Monday, May 9, 2020



I am ever on the lookout for people who have what one might call "spiritual insight" that I can learn from. In the past few years, I have discovered a number of Buddhist thinkers that fill this urge, most especially ones featured on Michael Taft's podcast Deconstructing Yourself. These are not the New Age hippie variety of "Buddhist" many come to expect; they are more like philosophers. As a general rule, they tend to be well-spoken, analytical close listeners. They would make excellent lawyers. In fact, they are so lawyerly precise with their language, and analyze their own thoughts and behaviors with such precision, that it at times sounds too neurotic even for *me*.

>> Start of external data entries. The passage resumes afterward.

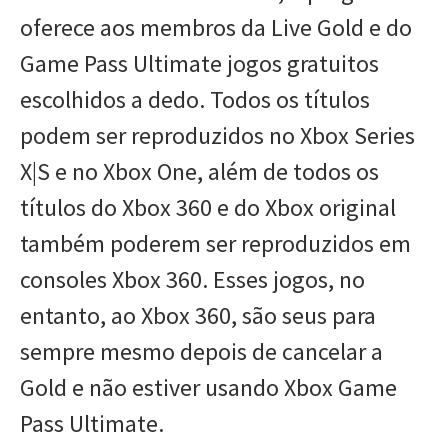
oferece aos membros da Live Gold e do
Game Pass Ultimate jogos gratuitos
escolhidos a dedo. Todos os títulos
podem ser reproduzidos no Xbox Series
X|S e no Xbox One, além de todos os
títulos do Xbox 360 e do Xbox original
também poderem ser reproduzidos em
consoles Xbox 360. Esses jogos, no
entanto, ao Xbox 360, são seus para
sempre mesmo depois de cancelar a
Gold e não estiver usando Xbox Game
Pass Ultimate.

Anyways, I wanted to mention one of the podcast episodes that I found particularly good and insightful:

Deconstructing Yourself podcast interview

It is an interview with a guy named David Chapman, who happens to have trained in A.I. at M.I.T. several decades ago. He describes his philosophy as a type of "meta-rationality". Very roughly, as summarized by Taft early in that interview, meta-rationality takes the view that there is no single, simple "map" with which to view reality and chart its progression; one should use a variety of maps, instead. One might consider *that* philosophy as a single map; but it is a map "at a different level", at the level of thinking about thinking (metacognitive).

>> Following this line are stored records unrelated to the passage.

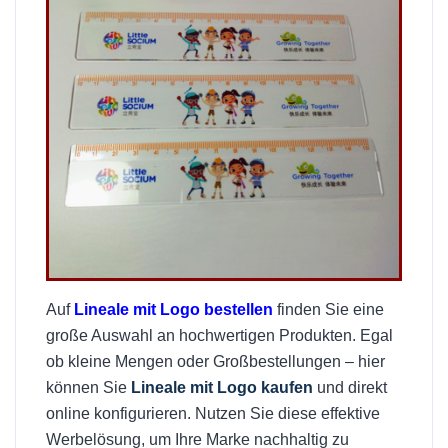
Auf
Lineale mit Logo bestellen
finden Sie eine
große Auswahl an hochwertigen Produkten. Egal
ob kleine Mengen oder Großbestellungen – hier
können Sie
Lineale mit Logo kaufen
und direkt
online konfigurieren. Nutzen Sie diese effektive
Werbelösung, um Ihre Marke nachhaltig zu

What this philosophy is militating against is the rationalist impulse, whereby one tries to take in a small amount of data about the world, and then simply by sitting in ones chair and applying long chains of logic, one deduces everything else one doesn't know (or a lot more of what one doesn't know; a lot more than Chapman thinks is possible). And such rationalists do exist in abundance. Chomsky has been called a rationalist, for example, in this critique by Peter Norvig:

Norvig blog entry

I think, at times, Chapman might take things too far. For example, based on what I've seen him write on Twitter, he seems to be doubtful about the prospects of certain machine learning methods to make major progress in AI. Perhaps, to him, these methods seem too much like a rationalist solution, where one attempts to deduce too much, assuming little.

Those issues aside, I do mostly agree with Chapman. The reach of each individual theory is going to be very limited; those that go a rather far are very rare.